What is being asked. Every line containing the word "BSTPQ" must be pulled from the records.

Given records.
Start of Block

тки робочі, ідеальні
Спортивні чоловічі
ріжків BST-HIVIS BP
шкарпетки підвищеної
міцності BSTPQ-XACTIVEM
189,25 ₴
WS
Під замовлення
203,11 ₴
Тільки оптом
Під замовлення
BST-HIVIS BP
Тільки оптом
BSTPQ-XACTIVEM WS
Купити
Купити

End of Block
Start of Block

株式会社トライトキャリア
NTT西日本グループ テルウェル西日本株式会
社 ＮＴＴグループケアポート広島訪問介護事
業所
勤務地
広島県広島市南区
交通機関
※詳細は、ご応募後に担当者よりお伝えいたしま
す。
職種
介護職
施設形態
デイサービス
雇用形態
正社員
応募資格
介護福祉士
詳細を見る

End of Block
Start of Block

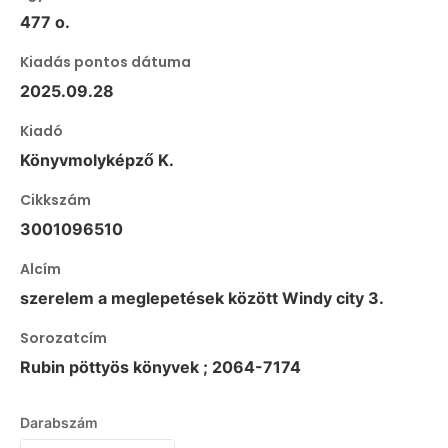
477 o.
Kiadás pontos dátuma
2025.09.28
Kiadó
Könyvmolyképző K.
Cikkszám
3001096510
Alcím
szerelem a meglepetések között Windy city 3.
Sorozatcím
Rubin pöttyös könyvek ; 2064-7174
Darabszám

End of Block

Result of this task.
міцності BSTPQ-XACTIVEM
BSTPQ-XACTIVEM WS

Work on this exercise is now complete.